To get to the point, I think I lost myself in a relationship and I am having a hard time getting myself back.
I was dating this girl for a few years (first really serious relationship - talking about marriage, family,etc..) and we broke up in January. I had completely fallen for her, but the relationship slowly deteriorated over time until she decided we should go on a break. It was also her idea that we should try to remain friends - wether this was control or good intentions, I have no idea.
By way of additional background, my father died in February. I was hospitalized with food poisoning shortly thereafter and I also found out I had a sister I never knew about (half-sister and much older). I am also in my last semester of law school and dealing with that stress too.
In March, I met this amazing woman. Despite interest from others, I was so emotionally numb that I hadn't "gotten the fizz" about anyone except her. She realized early that I wasn't over my previous relationship which lead to a personal epiphany of sorts - I discovered that I had become so obsessed with my ex that I forgot about myself and still let this happen. That was a big turning point and I am forever grateful for that.
This woman and I made amends and began seeing each other but that quickly faded. She is a foreign national and didn't want to get too serious with anyone before leaving. Well, we got serious but then I got clingy and dependent.
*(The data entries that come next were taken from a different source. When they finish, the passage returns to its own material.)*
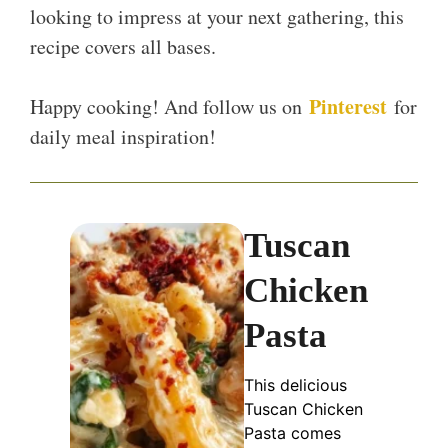
looking to impress at your next gathering, this
recipe covers all bases.
Pinterest
Happy cooking! And follow us on
for
daily meal inspiration!
Tuscan
Chicken
Pasta
This delicious
Tuscan Chicken
Pasta comes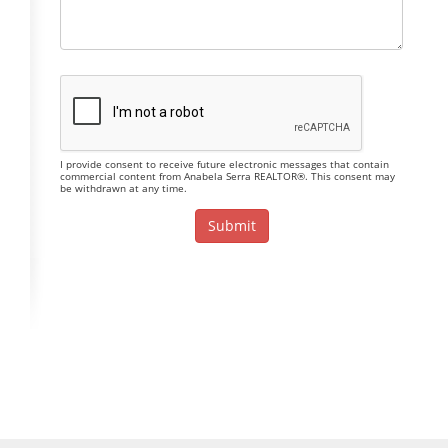
I provide consent to receive future electronic messages that contain
commercial content from Anabela Serra REALTOR®. This consent may
be withdrawn at any time.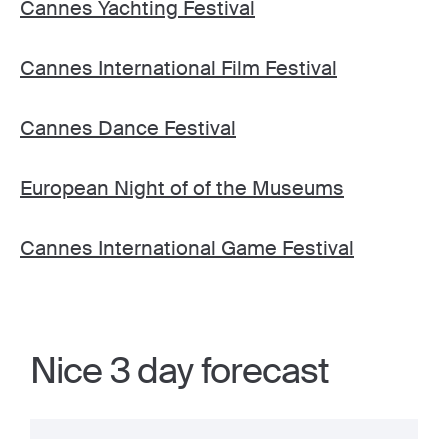
Cannes Yachting Festival
Cannes International Film Festival
Cannes Dance Festival
European Night of of the Museums
Cannes International Game Festival
Nice 3 day forecast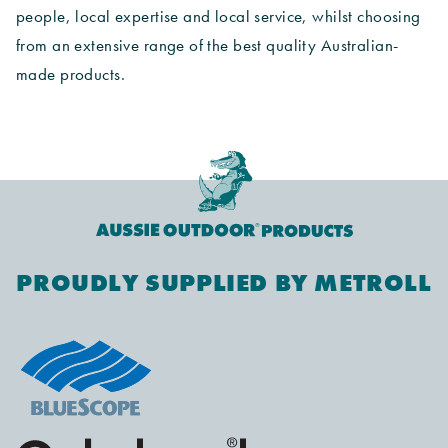
people, local expertise and local service, whilst choosing
from an extensive range of the best quality Australian-
made products.
PROUDLY SUPPLIED BY METROLL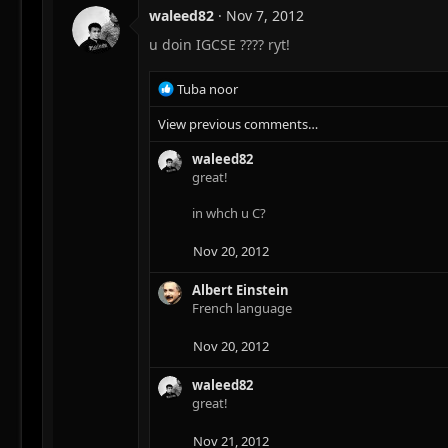
waleed82
Nov 7, 2012
u doin IGCSE ???? ryt!
R
Tuba noor
e
View previous comments…
a
c
waleed82
t
great!
i
o
in whch u C?
n
s
:
Nov 20, 2012
Albert Einstein
French language
Nov 20, 2012
waleed82
great!
Nov 21, 2012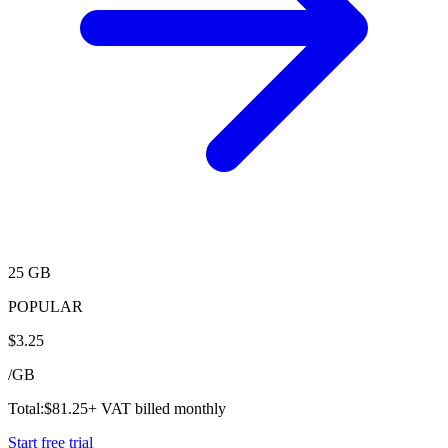
25 GB
POPULAR
$
3.25
/
GB
Total:
$
81.25
+ VAT billed monthly
Start free trial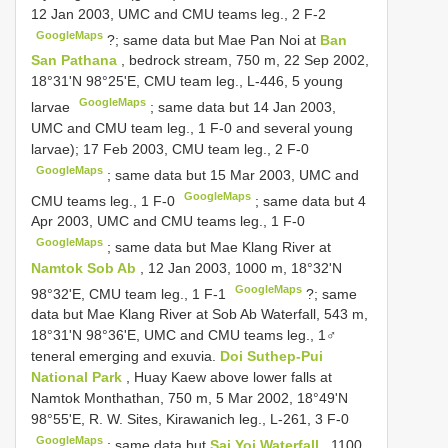
12 Jan 2003, UMC and CMU teams leg., 2 F-2
GoogleMaps
?;
same data but Mae Pan Noi at
Ban
San Pathana
, bedrock stream, 750 m, 22 Sep 2002,
18°31'N 98°25'E, CMU team leg., L-446, 5 young
GoogleMaps
larvae
;
same data but 14 Jan 2003,
UMC and CMU team leg., 1 F-0 and several young
larvae); 17 Feb 2003, CMU team leg., 2 F-0
GoogleMaps
;
same data but 15 Mar 2003, UMC and
GoogleMaps
CMU teams leg., 1 F-0
;
same data but 4
Apr 2003, UMC and CMU teams leg., 1 F-0
GoogleMaps
;
same data but Mae Klang River at
Namtok Sob Ab
, 12 Jan 2003, 1000 m, 18°32'N
GoogleMaps
98°32'E, CMU team leg., 1 F-1
?;
same
data but Mae Klang River at Sob Ab Waterfall, 543 m,
18°31'N 98°36'E, UMC and CMU teams leg., 1♂
teneral emerging and exuvia.
Doi Suthep-Pui
National Park
, Huay Kaew above lower falls at
Namtok Monthathan, 750 m, 5 Mar 2002, 18°49'N
98°55'E, R. W. Sites, Kirawanich leg., L-261, 3 F-0
GoogleMaps
;
same data but
Sai Yoi Waterfall
, 1100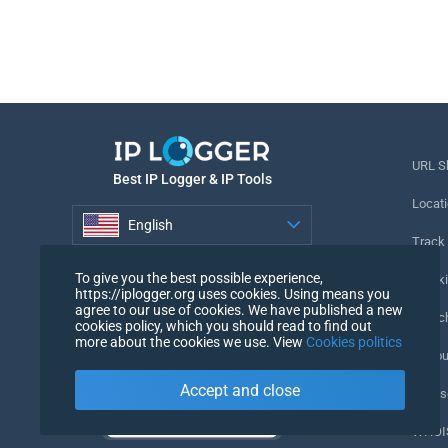
URL S
Best IP Logger & IP Tools
Locati
English
Track
English
To give you the best possible experience,
Tracki
https://iplogger.org uses cookies. Using means you
agree to our use of cookies. We have published a new
URL c
cookies policy, which you should read to find out
more about the cookies we use. View
Cookies politics
IP Cou
Accept and close
My Us
WHOIS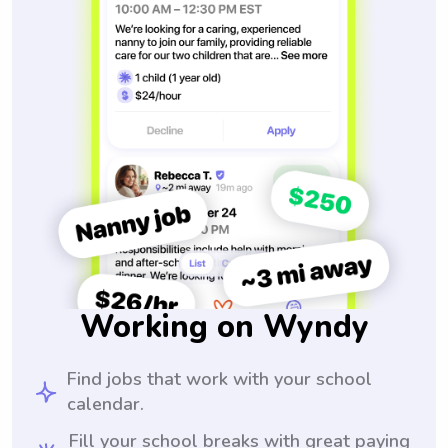
Working on Wyndy
Find jobs that work with your school
calendar.
Fill your school breaks with great paying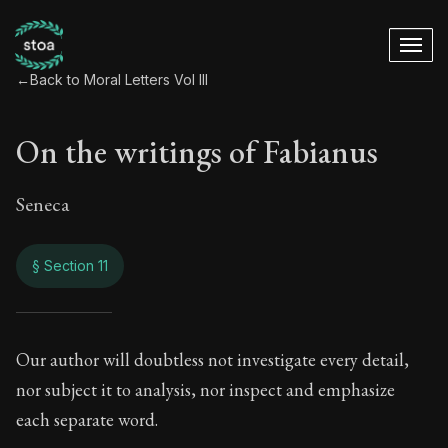
←
Back to Moral Letters Vol III
On the writings of Fabianus
Seneca
§ Section 11
On the writings of 
Our author will doubtless not investigate every detail,
nor subject it to analysis, nor inspect and emphasize
100:11
each separate word.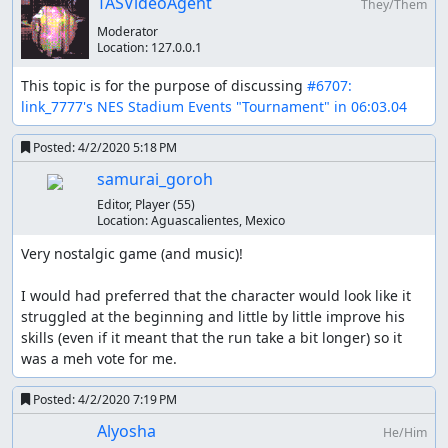
TASVideoAgent
They/Them
figure out how the game decides if you're jumping or just
Moderator
between steps, but it seems very inconsistent which is
Location:
127.0.0.1
probably part of why this game was so frustrating. At
high speeds jumping seems to get confused or
This topic is for the purpose of discussing 
#6707: 
something, when you land you basically come to a
link_7777's NES Stadium Events "Tournament" in 06:03.04
standstill, presumably the game is confused about what
speed you should be going?
Posted:
4/2/2020 5:18 PM
samurai_goroh
Optimization
Editor, Player
(55)
Location:
Aguascalientes, Mexico
The inputs for the 100M dash are the same every time
and 5.38 is the best possible time, but the hurdles in
Very nostalgic game (and music)!

110M hurdles don't behave consistently for each race. I
did spend a bunch of time trying to optimize the
I would had preferred that the character would look like it 
handling of hurdles with lua scripting. The best method I
struggled at the beginning and little by little improve his 
found was to look at 0x58 which seems to be the state
skills (even if it meant that the run take a bit longer) so it 
variable. When running full speed the states rotate
was a meh vote for me.
through the sequence 1, 2, 3, 5, 6, 7.
Posted:
4/2/2020 7:19 PM
Improvements
Alyosha
He/Him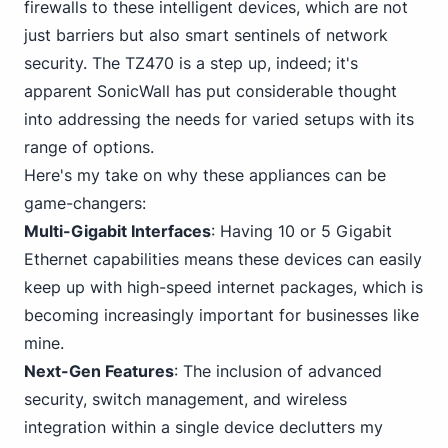
firewalls to these intelligent devices, which are not
just barriers but also smart sentinels of network
security. The TZ470 is a step up, indeed; it's
apparent SonicWall has put considerable thought
into addressing the needs for varied setups with its
range of options.
Here's my take on why these appliances can be
game-changers:
Multi-Gigabit Interfaces
: Having 10 or 5 Gigabit
Ethernet capabilities means these devices can easily
keep up with high-speed internet packages, which is
becoming increasingly important for businesses like
mine.
Next-Gen Features
: The inclusion of advanced
security, switch management, and wireless
integration within a single device declutters my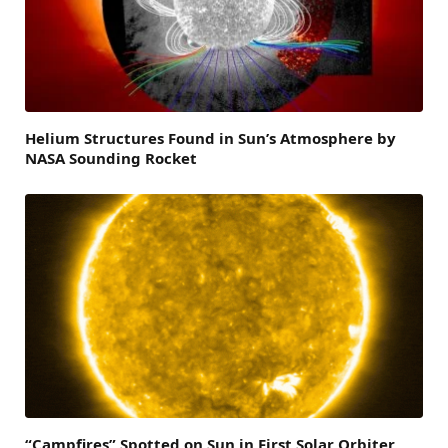
Helium Structures Found in Sun’s Atmosphere by
NASA Sounding Rocket
“Campfires” Spotted on Sun in First Solar Orbiter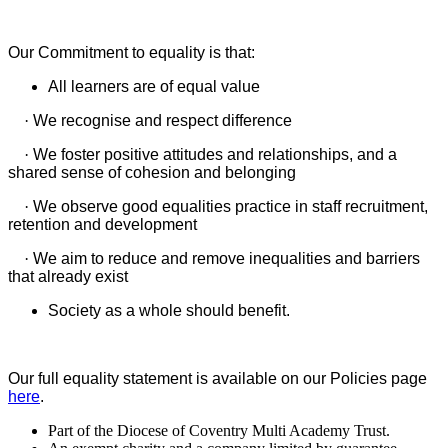
Our Commitment to equality is that:
All learners are of equal value
·
We recognise and respect difference
·
We foster positive attitudes and relationships, and a
shared sense of cohesion and belonging
·
We observe good equalities practice in staff recruitment,
retention and development
·
We aim to reduce and remove inequalities and barriers
that already exist
Society as a whole should benefit.
Our full equality statement is available on our Policies page
here
.
Part of the Diocese of Coventry Multi Academy Trust.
This turned her off and shut her down. Now, she is not attracted to me in general and I understand that. However, I can't get her out of my head and realize that I was in the process of losing myself in her.
My question is how many of you have gone through something like this, were you forget to respect yourself in a relationship and become other focused? What have you done to address it and how long does it take? I understand my situation may be different because I am dealing with quite a few other things that may slow down my process but honestly, I could use any feedback.